Name & Age? Kalena McElroy 26
Where's home? I'm originally from Hawaii, but right now Barcelona is where I call home.
What was/is your last/current trip? Lisbon, Portugal - April 2017
What got you started? The first trip I did alone was to Bangkok, Thailand when I was in high school. I started out with my mom and when she had to leave for work, I stayed on to explore a bit more. It was the first time I experienced a culture so different to mine and I loved every minute of it!
How do you pay the way? I save up what I can and I always try to find the best deals on flights and accommodation, which usually determines where I'll visit. When in the city, I hardly ever opt for organized tours and try to see if there are free museum days, or local public events going on.

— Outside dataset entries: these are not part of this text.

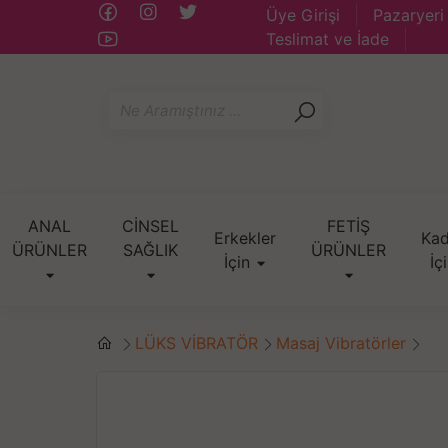
Üye Girişi
Pazaryeri
Teslimat ve İade
ANAL
CİNSEL
FETİŞ
Erkekler
Kad
ÜRÜNLER
SAĞLIK
ÜRÜNLER
İçin
İç
LÜKS VİBRATÖR
Masaj Vibratörler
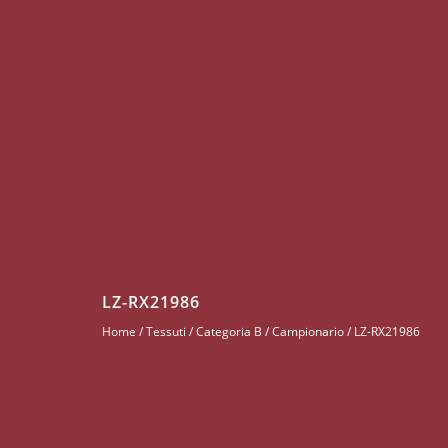
LZ-RX21986
Home
/
Tessuti
/
Categoria B
/
Campionario
/ LZ-RX21986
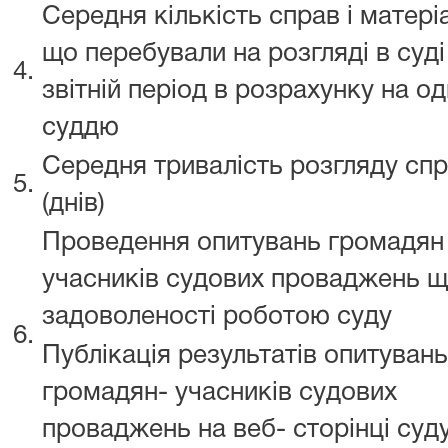
Середня кількість справ і матеріа
що перебували на розгляді в суді
4.
звітній період в розрахунку на о
суддю
Середня тривалість розгляду сп
5.
(днів)
Проведення опитувань громадян 
учасників судових проваджень щ
задоволеності роботою суду
6.
Публікація результатів опитувань
громадян- учасників судових
проваджень на веб- сторінці суд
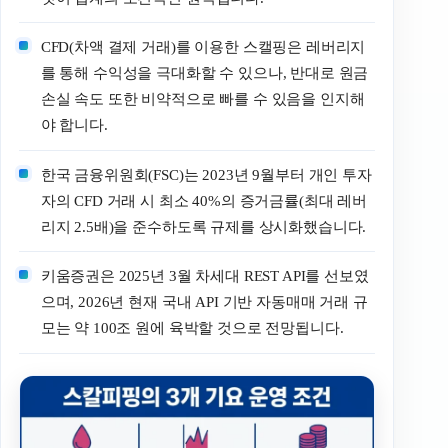
CFD(차액 결제 거래)를 이용한 스캘핑은 레버리지
를 통해 수익성을 극대화할 수 있으나, 반대로 원금
손실 속도 또한 비약적으로 빠를 수 있음을 인지해
야 합니다.
한국 금융위원회(FSC)는 2023년 9월부터 개인 투자
자의 CFD 거래 시 최소 40%의 증거금률(최대 레버
리지 2.5배)을 준수하도록 규제를 상시화했습니다.
키움증권은 2025년 3월 차세대 REST API를 선보였
으며, 2026년 현재 국내 API 기반 자동매매 거래 규
모는 약 100조 원에 육박할 것으로 전망됩니다.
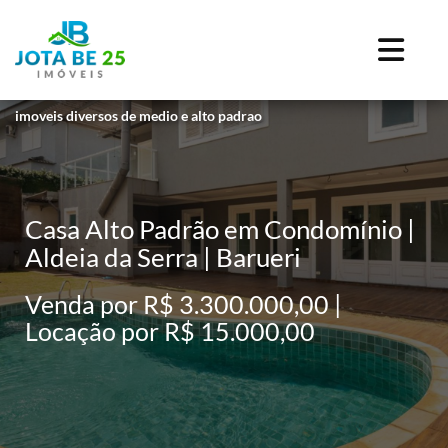
imoveis diversos de medio e alto padrao
Casa Alto Padrão em Condomínio |
Aldeia da Serra | Barueri
Venda por R$ 3.300.000,00 |
Locação por R$ 15.000,00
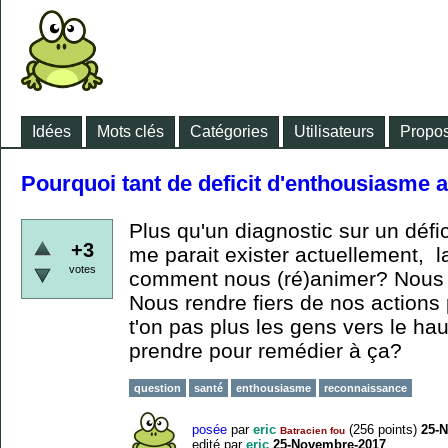
Idées
Mots clés
Catégories
Utilisateurs
Propos
Pourquoi tant de deficit d'enthousiasme 
Plus qu'un diagnostic sur un défi
+3
me parait exister actuellement, la
votes
comment nous (ré)animer? Nous 
Nous rendre fiers de nos actions 
t'on pas plus les gens vers le ha
prendre pour remédier à ça?
question
santé
enthousiasme
reconnaissance
posée
par
eric
(
256
points)
25-
Batracien fou
edité
par
eric
25-Novembre-2017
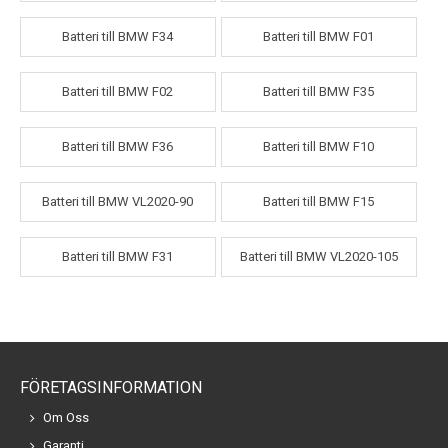
Batteri till BMW F34
Batteri till BMW F01
Batteri till BMW F02
Batteri till BMW F35
Batteri till BMW F36
Batteri till BMW F10
Batteri till BMW VL2020-90
Batteri till BMW F15
Batteri till BMW F31
Batteri till BMW VL2020-105
FÖRETAGSINFORMATION
Om Oss
Garanti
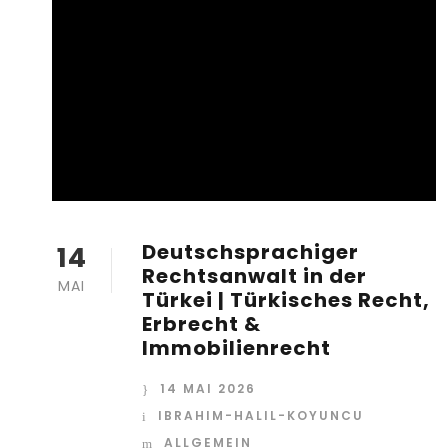
Deutschsprachiger
14
Rechtsanwalt in der
MAI
Türkei | Türkisches Recht,
Erbrecht &
Immobilienrecht
14 MAI 2026
IBRAHIM-HALIL-KOYUNCU
ALLGEMEIN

What's always on your packing list?
-Backpack over a rolling suitcase any day! I've learned the hard way that it's just so much more convenient to take on the plane, boat, train, and uneven roads.
-Sunglasses and lip balm with SPF.
-A compact fold up bag that can be used as an easy day pack or for all the extras that you buy and need to carry back home.
What’s the last thing that blew your mind? I was mind blown, when I discovered the extent of the social problems in Hawaii today. Although I grew up there, I haven't lived in the islands since 2009 and oh my, the times have changed. Homelessness is now an epidemic, traffic is the worst in the US and housing costs are off the charts. Ultimately, the high cost of living has persuaded local young adults and families to move out of the state.
By land, by sea, or by air? Whichever's cheaper and fits into my travel plans!
Hotel or hostel? Camp or Couchsurf? I love camping, but it can be really expensive and difficult to bring all the gear along. If I'm alone, I usually stay in hostels since it's a great place to meet fellow travelers. If I'm not traveling solo, I normally rent an apartment or book a hotel.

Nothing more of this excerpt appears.